Thursday, December 6, 2012

Elegy for April

The "crime" in Benjamin Black's Elegy for April (Picador, 2010) is not particularly heinous, although its precipitating events, which we only learn about at the end, are hard to read.  In fact, we really don't know that there has been any sort of criminal activity at all for most of the book.  We know only that Phoebe Griffin's friend April Latimer, has gone missing.  Phoebe turns to her father, the recently dried-out one-named Quirke, for help.  And in his big old way, Quirke rather bulldozes his way to a conclusion. 

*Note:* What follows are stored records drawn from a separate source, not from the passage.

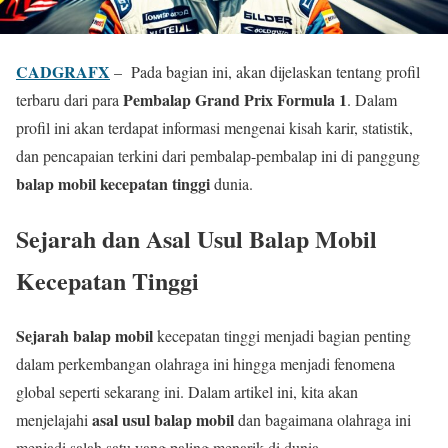
CADGRAFX
– Pada bagian ini, akan dijelaskan tentang profil
Pembalap Grand Prix Formula 1
terbaru dari para
. Dalam
profil ini akan terdapat informasi mengenai kisah karir, statistik,
dan pencapaian terkini dari pembalap-pembalap ini di panggung
balap mobil kecepatan tinggi
dunia.
Sejarah dan Asal Usul Balap Mobil
Kecepatan Tinggi
Sejarah balap mobil
kecepatan tinggi menjadi bagian penting
dalam perkembangan olahraga ini hingga menjadi fenomena
global seperti sekarang ini. Dalam artikel ini, kita akan
asal usul balap mobil
menjelajahi
dan bagaimana olahraga ini
menjadi salah satu yang paling menarik di dunia.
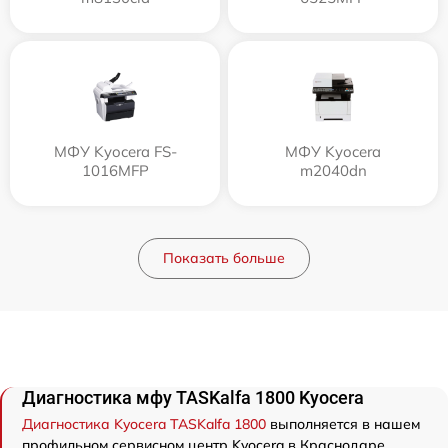
МФУ Kyocera FS-
МФУ Kyocera
1016MFP
m2040dn
Показать больше
Диагностика мфу TASKalfa 1800 Kyocera
Диагностика Kyocera TASKalfa 1800
выполняется в нашем
профильном сервисном центр Kyocera в Краснодаре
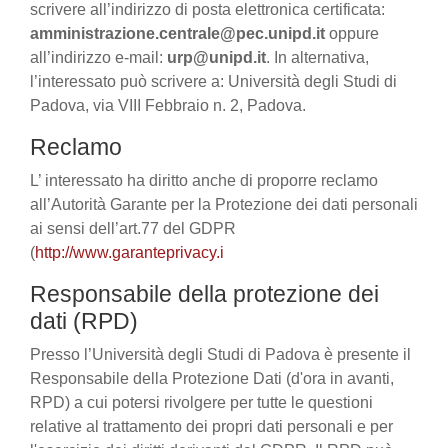
scrivere all’indirizzo di posta elettronica certificata:
amministrazione.centrale@pec.unipd.it
oppure
all’indirizzo e-mail:
urp@unipd.it
. In alternativa,
l’interessato può scrivere a: Università degli Studi di
Padova, via VIII Febbraio n. 2, Padova.
Reclamo
L’ interessato ha diritto anche di proporre reclamo
all’Autorità Garante per la Protezione dei dati personali
ai sensi dell’art.77 del GDPR
(
http://www.garanteprivacy.i
Responsabile della protezione dei
dati (RPD)
Presso l’Università degli Studi di Padova è presente il
Responsabile della Protezione Dati (d'ora in avanti,
RPD) a cui potersi rivolgere per tutte le questioni
relative al trattamento dei propri dati personali e per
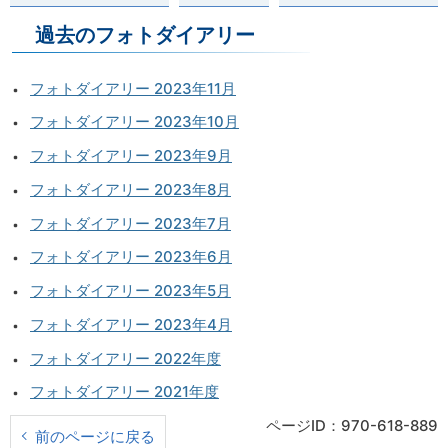
過去のフォトダイアリー
フォトダイアリー 2023年11月
フォトダイアリー 2023年10月
フォトダイアリー 2023年9月
フォトダイアリー 2023年8月
フォトダイアリー 2023年7月
フォトダイアリー 2023年6月
フォトダイアリー 2023年5月
フォトダイアリー 2023年4月
フォトダイアリー 2022年度
フォトダイアリー 2021年度
ページID：970-618-889
前のページに戻る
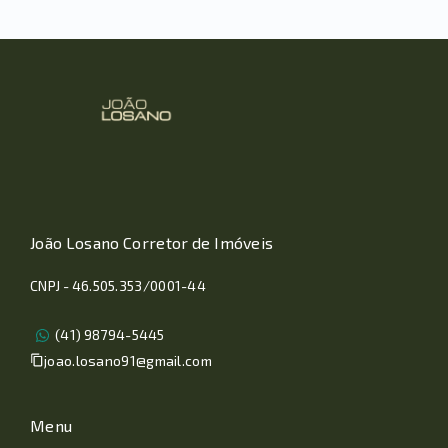
João Losano Corretor de Imóveis
CNPJ - 46.505.353/0001-44
(41) 98794-5445
joao.losano91@gmail.com
Menu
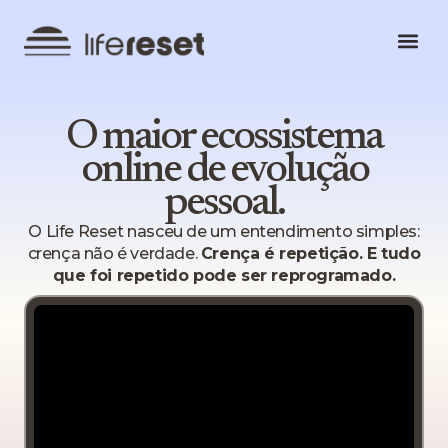
Explo
O maior ecossistema
online de evolução
pessoal.
O Life Reset nasceu de um entendimento simples:
crença não é verdade.
Crença é repetição. E tudo
que foi repetido pode ser reprogramado.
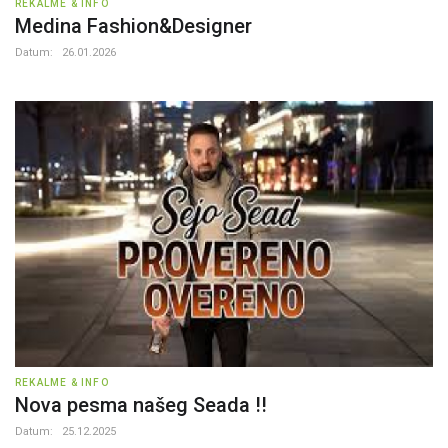
REKALME & INFO
Medina Fashion&Designer
Datum:
26.01.2026
REKALME & INFO
Nova pesma našeg Seada !!
Datum:
25.12.2025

Quirke's and Phoebe's relationship is the center of the story here.  Since Christine Falls, we've learned how strained, how close, and how constantly tested it is.  I'll simply say that it's not entirely clear that things are improving here, despite everyone's half-hearted efforts.  Quirke can't stay dry, and Phoebe can't get past her past (not surprisingly, given the events in Christine Falls and The Silver Swan).   But Black's gorgeous prose and elegant atmospherics will keep us coming back for more.  What a master at setting up a depressing scene.  The story here takes place in winter, so Dublin is apparently permanently shrouded in fog and mist (until the end of the story, when things CLEAR UP).  But for much of the story, we get scenes like this:  "The sun somewhere was trying to shine, its weak glow making a sallow, urinous stain on the fog."  (38)  Others might just say that the sun was trying to break through the fog, but not Black - his sun is urinous.  This sums up Black's Quirke novels.  Life is just not that great, and sometimes downright awful.  But it is what we have, and like democracy, beats the alternative.

And of course, Black employs his (to me) almost-trademark of setting the scene by smell.  Consider:
"She went out to the kitchen.  Night smells, she had often noticed, were different from day ones, were mustier, fainter, more insidious.  She drew open the lapels of her silk gown and put her face into the hollow there and sniffed.  Yes, her smell too was different, a babyish, secret staleness."  (150)  There's an eroticism, a sense of menace, and a truth, all here.  Later, "The house had a stuffy, morning smell of bedclothes and bath soap and milky tea and bread that had been toasted under a gas flame."  (264)  Of course there is.  You know just what he's talking about.

There are two more Quirke novels, but I have to spread them out.  They really are kind of depressing to read, but so rich and compelling that they satisfy in spite of themselves.  Despite Quirke's efforts to obliterate his mind through drink, he keeps on keeping on, and you do too.